In the case of a abnormal mortality, a drop in production or the appearance of abnormal symptomskeep the corpses by isolating and protecting them and contact your veterinarian or the departmental directorate in charge of population protection (Prefecture) as soon as possible.
Which will lead to:

  • placing the farm or barnyard under surveillance;
  • taking samples for analysis (at no cost to the owner);
  • carrying out an epidemiological investigation.

What measures are planned in the event of confirmation of an outbreak on your farm or barnyard?

The Departmental Directorate in charge of the protection of populations will put in place:

  • on-site killing of all birds and destruction of dead bodies and farm or barnyard products,
  • Cleaning and disinfection of the farm or barnyard followed by a crawl space of 21 days,
  • A protection zone (3 km around the outbreaks) and a surveillance zone (10 km around the outbreaks) are defined with movement restrictions and monitoring of other farms;
  • An epidemiological investigation to identify possible links with other establishments.

Are these animal slaughters covered by the health authorities?

Yes, the slaughter of animals from an outbreak of highly pathogenic avian influenza is covered by the administration.

What are the deadlines for lifting the protection zones?

The protection zone – which is set up within a radius of 3 km around the identified outbreak – can be lifted 21 days after:

  • The depopulation of the outbreak followed by a preliminary disinfection of the site including the decontamination of buildings, materials and surfaces;
  • Monitoring by a veterinarian of all identified poultry farms in the area whether commercial or non-commercial.

What are the deadlines for lifting the surveillance zones?

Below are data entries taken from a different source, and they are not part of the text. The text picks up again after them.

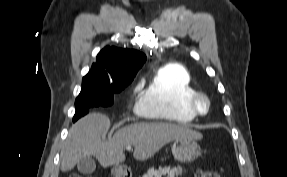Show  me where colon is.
Listing matches in <instances>:
<instances>
[{
    "label": "colon",
    "instance_id": "obj_1",
    "mask_svg": "<svg viewBox=\"0 0 287 177\" xmlns=\"http://www.w3.org/2000/svg\"><path fill=\"white\" fill-rule=\"evenodd\" d=\"M69 177H82L79 174H72ZM195 177H221L218 171L213 169H200L196 172Z\"/></svg>",
    "mask_w": 287,
    "mask_h": 177
}]
</instances>
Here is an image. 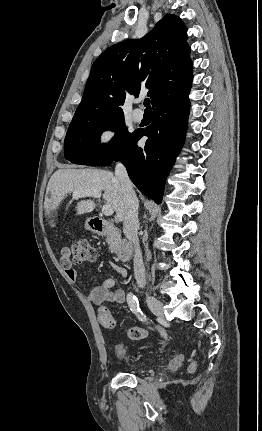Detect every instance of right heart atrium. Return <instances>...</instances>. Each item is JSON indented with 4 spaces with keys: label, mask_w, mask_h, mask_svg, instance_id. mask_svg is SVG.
I'll list each match as a JSON object with an SVG mask.
<instances>
[{
    "label": "right heart atrium",
    "mask_w": 262,
    "mask_h": 431,
    "mask_svg": "<svg viewBox=\"0 0 262 431\" xmlns=\"http://www.w3.org/2000/svg\"><path fill=\"white\" fill-rule=\"evenodd\" d=\"M117 138V130L115 127L111 126V125H107L102 127L96 136V143L97 146L102 148V149H106L111 147Z\"/></svg>",
    "instance_id": "1"
}]
</instances>
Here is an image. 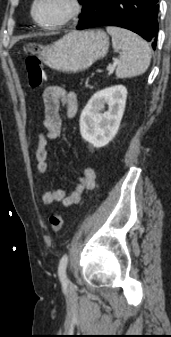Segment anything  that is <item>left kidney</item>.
<instances>
[{
  "instance_id": "obj_1",
  "label": "left kidney",
  "mask_w": 171,
  "mask_h": 337,
  "mask_svg": "<svg viewBox=\"0 0 171 337\" xmlns=\"http://www.w3.org/2000/svg\"><path fill=\"white\" fill-rule=\"evenodd\" d=\"M127 89L116 85L96 92L80 116V133L96 148L106 146L116 135L123 117ZM105 104L108 111L101 113Z\"/></svg>"
}]
</instances>
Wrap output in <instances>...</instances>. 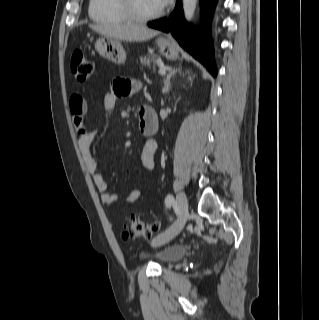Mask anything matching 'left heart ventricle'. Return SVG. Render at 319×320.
Wrapping results in <instances>:
<instances>
[{
  "label": "left heart ventricle",
  "instance_id": "obj_1",
  "mask_svg": "<svg viewBox=\"0 0 319 320\" xmlns=\"http://www.w3.org/2000/svg\"><path fill=\"white\" fill-rule=\"evenodd\" d=\"M134 6L142 15L152 14L160 10L155 0H134Z\"/></svg>",
  "mask_w": 319,
  "mask_h": 320
}]
</instances>
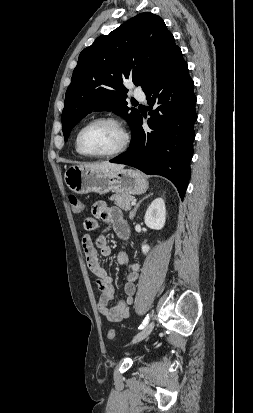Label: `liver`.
Listing matches in <instances>:
<instances>
[{"label":"liver","mask_w":253,"mask_h":413,"mask_svg":"<svg viewBox=\"0 0 253 413\" xmlns=\"http://www.w3.org/2000/svg\"><path fill=\"white\" fill-rule=\"evenodd\" d=\"M81 167L91 169V170H100V171H116L121 170L124 168L123 164H116L110 162H101V163H94V164H82Z\"/></svg>","instance_id":"liver-1"}]
</instances>
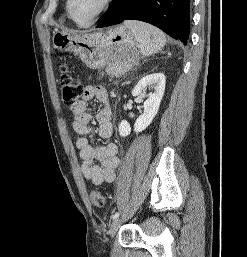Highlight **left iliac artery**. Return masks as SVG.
<instances>
[{
    "instance_id": "left-iliac-artery-1",
    "label": "left iliac artery",
    "mask_w": 247,
    "mask_h": 257,
    "mask_svg": "<svg viewBox=\"0 0 247 257\" xmlns=\"http://www.w3.org/2000/svg\"><path fill=\"white\" fill-rule=\"evenodd\" d=\"M119 215H120V213H119V212H116L115 214H113V215H112V219H116V218H118V217H119Z\"/></svg>"
}]
</instances>
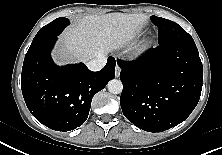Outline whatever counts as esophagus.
I'll list each match as a JSON object with an SVG mask.
<instances>
[{"label":"esophagus","instance_id":"obj_1","mask_svg":"<svg viewBox=\"0 0 222 155\" xmlns=\"http://www.w3.org/2000/svg\"><path fill=\"white\" fill-rule=\"evenodd\" d=\"M120 72H121V68L116 64V67H115V76H116V77H119Z\"/></svg>","mask_w":222,"mask_h":155}]
</instances>
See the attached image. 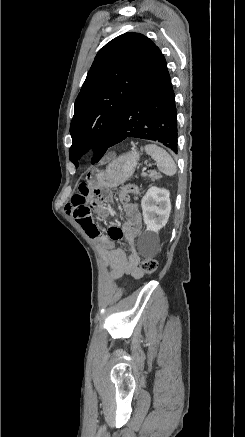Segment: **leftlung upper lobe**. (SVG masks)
<instances>
[{"instance_id": "obj_1", "label": "left lung upper lobe", "mask_w": 245, "mask_h": 437, "mask_svg": "<svg viewBox=\"0 0 245 437\" xmlns=\"http://www.w3.org/2000/svg\"><path fill=\"white\" fill-rule=\"evenodd\" d=\"M159 48L140 33H125L107 43L96 55L75 101L70 125L69 158L78 159L90 149L92 163L105 154L120 114Z\"/></svg>"}]
</instances>
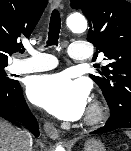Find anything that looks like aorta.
Segmentation results:
<instances>
[{"instance_id":"aorta-1","label":"aorta","mask_w":131,"mask_h":151,"mask_svg":"<svg viewBox=\"0 0 131 151\" xmlns=\"http://www.w3.org/2000/svg\"><path fill=\"white\" fill-rule=\"evenodd\" d=\"M67 26L68 28L75 33L84 32L87 28V21L81 14H71L67 18ZM56 151H65L62 146H57Z\"/></svg>"}]
</instances>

The surveillance zone – which is set up within a radius of 10 km around the identified outbreak – can be lifted from 9 days after:

  • The lifting of the protection zone,
  • Surveillance by a veterinarian of poultry holdings, according to a sampling plan.

What measures should be taken during a hunt?

In the case of abnormal mortality of wild birds, contact the Departmental Federation of Hunters or the French Office for Biodiversity (departmental service).

Depending on the level of epizootic influenza risk, gatherings of birds (competitions, exhibitions, etc.) may also be subject to restrictions.

Has France experienced other episodes of avian influenza in recent years?

Yes, since 2006, France (and Europe) has experienced several more or less significant episodes of avian influenza.

2006 : H5N1 virus in Ain; 2007 : H5N1 in Moselle

2015-2016 : the South-West is affected (H5N1). A crawl space is set up.

2016-2017 : episode that lasted several months, until May 2017 (H5N8). The Southwest is strongly affected.

2020-2021 : the episode (H5N8) begins in autumn and continues until spring. Despite preventive depopulation, the epidemic is spreading, affecting a total of 15 departments, mainly in the Southwest.

France became free again in September 2021 but, the first outbreak in breeding confirmed on November 26 in the Nord department, led to the loss of this status.